Each line of data below must be printed exactly as written, with any pictures removed.

[[ DATA SUPPLIED, beginning ]]

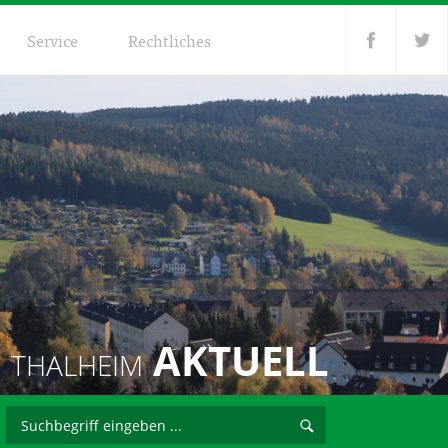
Service
Rechtliches
AKTUELL
THALHEIM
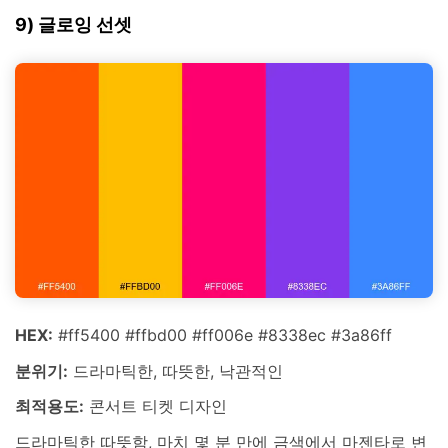
9) 글로잉 선셋
HEX:
#ff5400 #ffbd00 #ff006e #8338ec #3a86ff
분위기:
드라마틱한, 따뜻한, 낙관적인
최적용도:
콘서트 티켓 디자인
드라마틱한 따뜻함, 마치 몇 분 만에 금색에서 마젠타로 변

[[ DATA SUPPLIED, end ]]

• _SOLVED PROBLEM_
Service
Rechtliches
AKTUELL
THALHEIM
9) 글로잉 선셋
HEX:
#ff5400 #ffbd00 #ff006e #8338ec #3a86ff
분위기:
드라마틱한, 따뜻한, 낙관적인
최적용도:
콘서트 티켓 디자인
드라마틱한 따뜻함, 마치 몇 분 만에 금색에서 마젠타로 변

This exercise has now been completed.